On July 20, 1786, Hutchins and his group gathered at Pittsburgh, Pennsylvania to resume their survey. Fort Harmar had been constructed at the confluence of the Muskingum River and Ohio River, present day Harmar district of Marietta, Ohio. Hutchins had requested federal troops for protection. Colonel Josiah Harmar ordered Major John Francis Hamtramck and some of the First American Regiment to guard the surveyors. Hamtramck felt it necessary to build a fort to protect the surveyors, and to prevent squatters from settling in the area.

==Fort constructed==
The site was chosen for a fort on October 11, 1786. Major Erkuries Beatty, who made a drawing seen here, described the site as 47 miles below Fort McIntosh and 23 above Wheelin‘, a site he erroneously calls Mingo Bottom. Major Beatty described the fort:
It is about 120 yards from the river on very high excellent bank of commanding ground. A square with a large blockhouse on each corner and picquets between each blockhouse form the fort. . .The big gate fronting the main on the west, and the sally port the river, with the guard house over the latter. The blockhouse serves for all the men and the officers‘ houses are each side of the big gate, the back part of them serving as a row of pickets. It is garrisoned by Capt. Hamtramck‘s and Mercer‘s companies, the former commanding.

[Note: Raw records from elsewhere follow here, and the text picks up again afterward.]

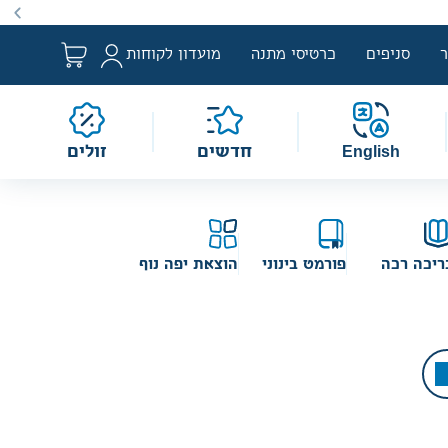
ם למבצע לפי הגדרת החוק. מבצעים מתקיימים מעת לעת לתקופה
סניפים
כרטיסי מתנה
מועדון לקוחות
English
חדשים
זולים
ריכה רכה
פורמט בינוני
הוצאת יפה נוף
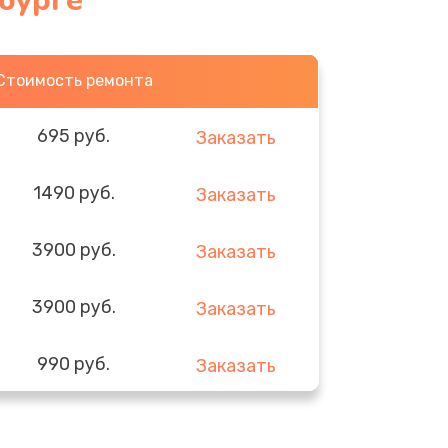
нбурге
Стоимость ремонта
695 руб.
Заказать
1490 руб.
Заказать
3900 руб.
Заказать
3900 руб.
Заказать
990 руб.
Заказать
2990 руб.
Заказать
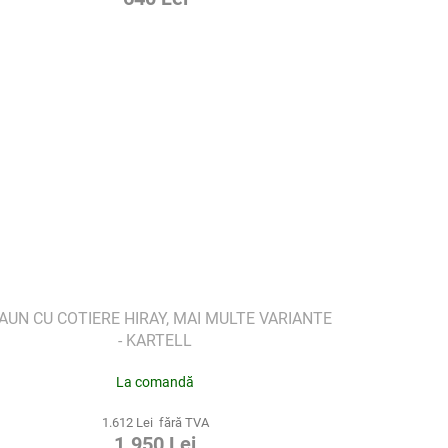
AUN CU COTIERE HIRAY, MAI MULTE VARIANTE
- KARTELL
La comandă
1.612 Lei fără TVA
1.950 Lei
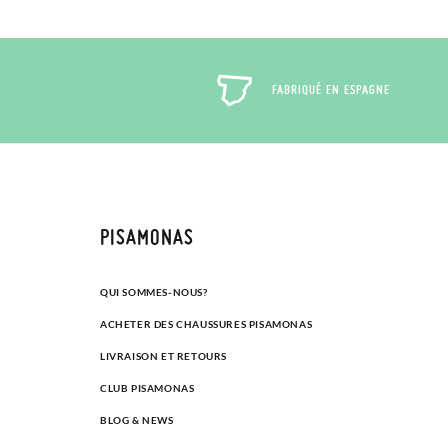
FABRIQUÉ EN ESPAGNE
PISAMONAS
QUI SOMMES-NOUS?
ACHETER DES CHAUSSURES PISAMONAS
LIVRAISON ET RETOURS
CLUB PISAMONAS
BLOG & NEWS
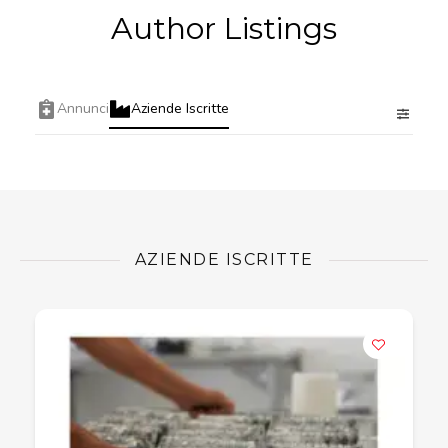
Author Listings
Annunci
Aziende Iscritte
AZIENDE ISCRITTE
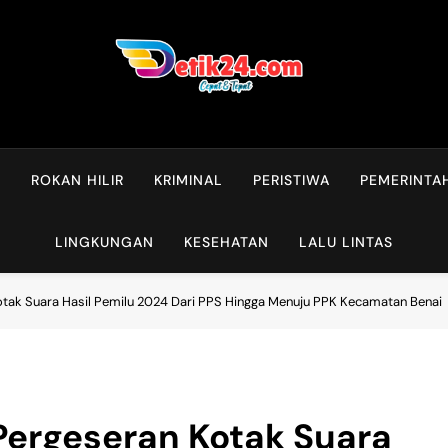
L
ROKAN HILIR
KRIMINAL
PERISTIWA
PEMERINTA
LINGKUNGAN
KESEHATAN
LALU LINTAS
otak Suara Hasil Pemilu 2024 Dari PPS Hingga Menuju PPK Kecamatan Benai
Pergeseran Kotak Suara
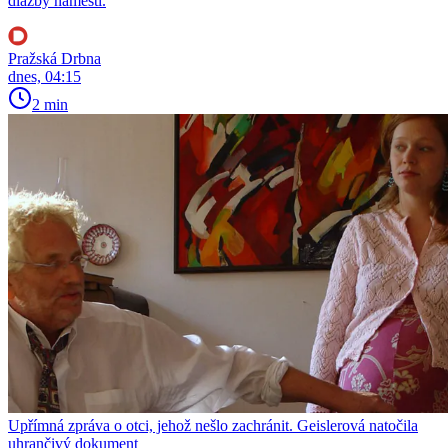
dlažby náměstí.
Pražská Drbna
dnes, 04:15
2 min
Upřímná zpráva o otci, jehož nešlo zachránit. Geislerová natočila
uhrančivý dokument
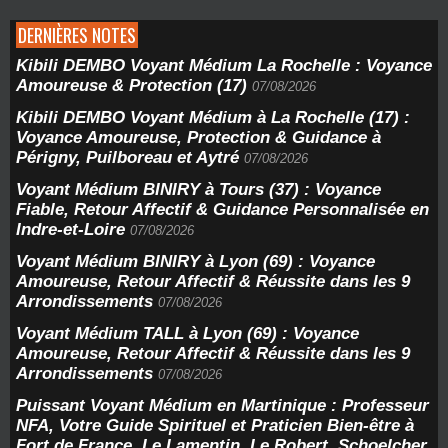
DERNIÈRES NOTES
Kibili DEMBO Voyant Médium La Rochelle : Voyance
Amoureuse & Protection (17)
07/08/2026
Kibili DEMBO Voyant Médium à La Rochelle (17) :
Voyance Amoureuse, Protection & Guidance à
Périgny, Puilboreau et Aytré
07/08/2026
Voyant Médium BINIRY à Tours (37) : Voyance
Fiable, Retour Affectif & Guidance Personnalisée en
Indre-et-Loire
07/08/2026
Voyant Médium BINIRY à Lyon (69) : Voyance
Amoureuse, Retour Affectif & Réussite dans les 9
Arrondissements
07/08/2026
Voyant Médium TALL à Lyon (69) : Voyance
Amoureuse, Retour Affectif & Réussite dans les 9
Arrondissements
07/08/2026
Puissant Voyant Médium en Martinique : Professeur
NFA, Votre Guide Spirituel et Praticien Bien-être à
Fort de France, Le Lamentin, Le Robert, Schoelcher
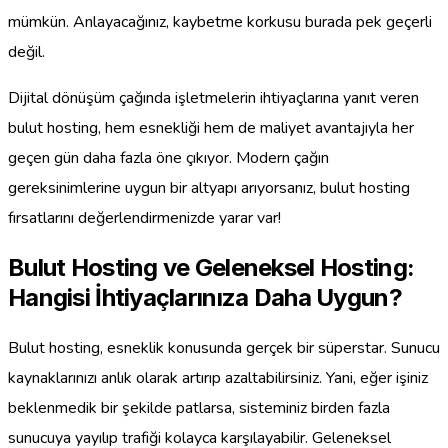
mümkün. Anlayacağınız, kaybetme korkusu burada pek geçerli
değil.
Dijital dönüşüm çağında işletmelerin ihtiyaçlarına yanıt veren
bulut hosting, hem esnekliği hem de maliyet avantajıyla her
geçen gün daha fazla öne çıkıyor. Modern çağın
gereksinimlerine uygun bir altyapı arıyorsanız, bulut hosting
fırsatlarını değerlendirmenizde yarar var!
Bulut Hosting ve Geleneksel Hosting:
Hangisi İhtiyaçlarınıza Daha Uygun?
Bulut hosting, esneklik konusunda gerçek bir süperstar. Sunucu
kaynaklarınızı anlık olarak artırıp azaltabilirsiniz. Yani, eğer işiniz
beklenmedik bir şekilde patlarsa, sisteminiz birden fazla
sunucuya yayılıp trafiği kolayca karşılayabilir. Geleneksel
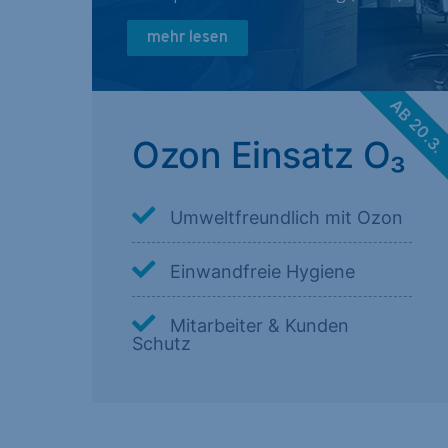
mehr lesen
AB 20.3
Ozon Einsatz O₃
Umweltfreundlich mit Ozon
Einwandfreie Hygiene
Mitarbeiter & Kunden
Schutz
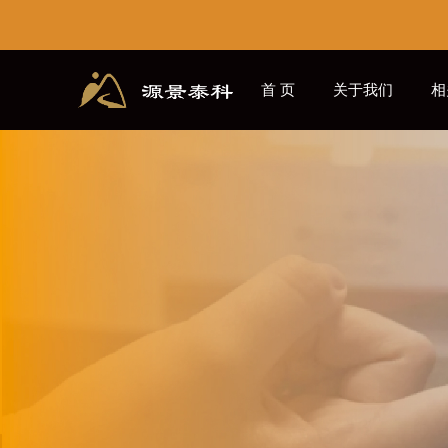
首 页
关于我们
相
源景学社
CN
EN
/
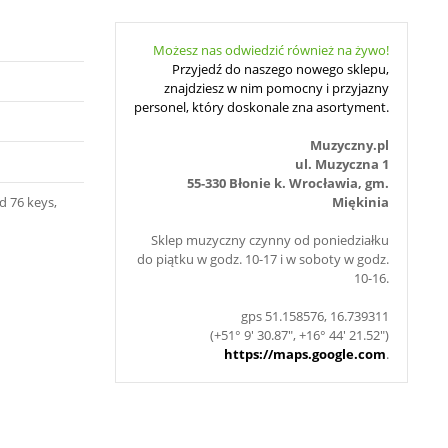
Możesz nas odwiedzić również na żywo!
Przyjedź do naszego nowego sklepu,
znajdziesz w nim pomocny i przyjazny
personel, który doskonale zna asortyment.
Muzyczny.pl
ul. Muzyczna 1
55-330 Błonie k. Wrocławia, gm.
 76 keys,
Miękinia
Sklep muzyczny czynny od poniedziałku
do piątku w godz. 10-17 i w soboty w godz.
10-16.
gps 51.158576, 16.739311
(+51° 9' 30.87", +16° 44' 21.52")
https://maps.google.com
.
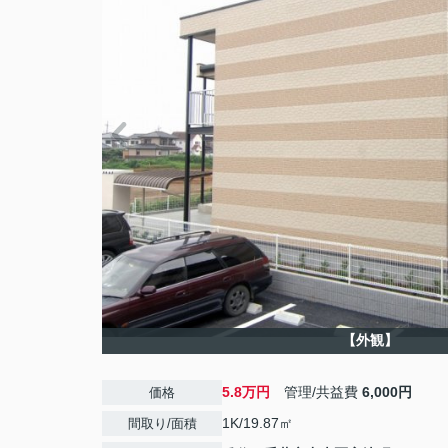
【外観】
5.8万円
管理/共益費
6,000円
価格
1K/19.87㎡
間取り/面積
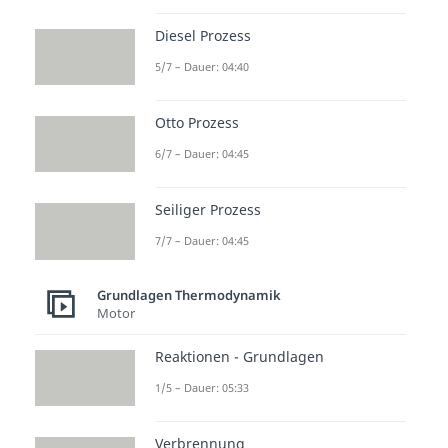
Diesel Prozess
5/7 – Dauer: 04:40
Otto Prozess
6/7 – Dauer: 04:45
Seiliger Prozess
7/7 – Dauer: 04:45
Grundlagen Thermodynamik
Motor
Reaktionen - Grundlagen
1/5 – Dauer: 05:33
Verbrennung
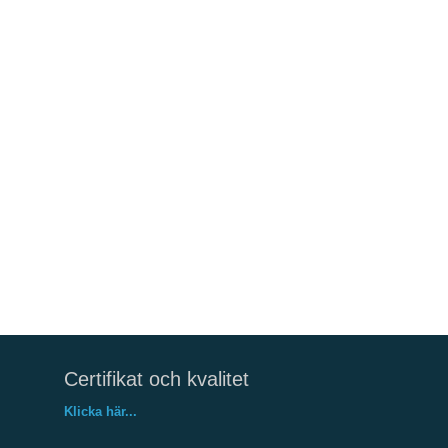
Certifikat och kvalitet
Klicka här...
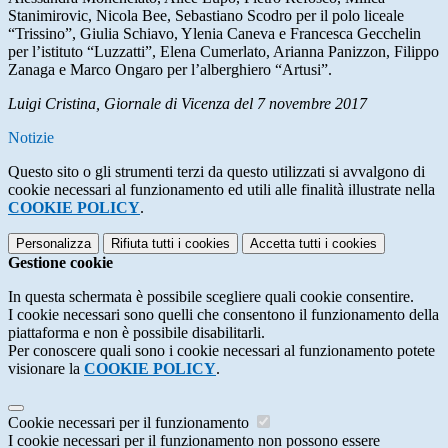
Stanimirovic, Nicola Bee, Sebastiano Scodro per il polo liceale
“Trissino”, Giulia Schiavo, Ylenia Caneva e Francesca Gecchelin
per l’istituto “Luzzatti”, Elena Cumerlato, Arianna Panizzon, Filippo
Zanaga e Marco Ongaro per l’alberghiero “Artusi”.
Luigi Cristina, Giornale di Vicenza del 7 novembre 2017
Notizie
Questo sito o gli strumenti terzi da questo utilizzati si avvalgono di
cookie necessari al funzionamento ed utili alle finalità illustrate nella
COOKIE POLICY
.
Personalizza
Rifiuta tutti
i cookies
Accetta tutti
i cookies
Gestione cookie
In questa schermata è possibile scegliere quali cookie consentire.
I cookie necessari sono quelli che consentono il funzionamento della
piattaforma e non è possibile disabilitarli.
Per conoscere quali sono i cookie necessari al funzionamento potete
visionare la
COOKIE POLICY
.
Cookie necessari per il funzionamento
I cookie necessari per il funzionamento non possono essere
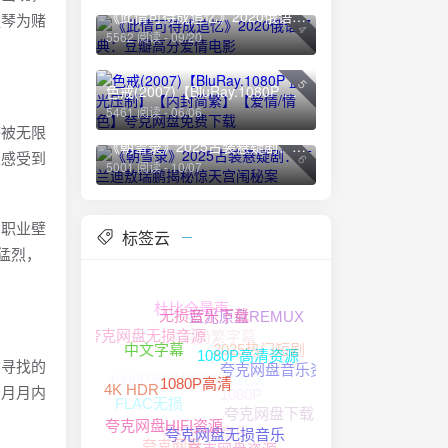
《此情可待成追忆》2020俄语经典：豆瓣高分爱情电影
提琴为赌
4
5562 阅读 - 09/20
5
色戒(2007)【BluRay.1080P 蓝光压制】【内封简繁】【爱情/情色】夸克网盘免费下载
5461 阅读 - 06/06
感被无限
《朝雪录》2025古装悬疑剧：李兰迪敖瑞鹏揭秘惊天宫闱秘案
上感受到
6
5001 阅读 - 10/07
的职业壁
标签云
猛烈，
杜比全景声
蓝光原盘REMUX
内封简繁字幕
无损音乐下载
夸克网盘无损音源
2025热门短剧
在寻找的
1080P蓝光原盘REMUX
中文字幕
夸克网盘音乐资源
1080P高清资源
1080P
吕月月内
FLAC无损
4K HDR
1080P高清
夸克网盘下载
夸克网盘音乐
夸克网盘HIFI资源
夸克网盘
夸克网盘无损音乐
夸克网盘资源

— Major Erkuries Beatty, 1787

Hamtramck named the fort for military officer Baron von Steuben on January 2, 1787, and completed construction January 8. On May 23, 1787, Hamtramck was ordered to evacuate, as the surveyors were by then closer to Fort Harmar. Troops were sent to Fort Harmar, while supplies were sent to Fort Henry in Wheeling. The fort was destroyed by fire in 1790, and not rebuilt. In 1797, Bezaleel Wells founded the city of Steubenville on the site. A replica of the fort and visitors center have been constructed on the site as a tourist attraction that also includes the original Steubenville Federal Land Office.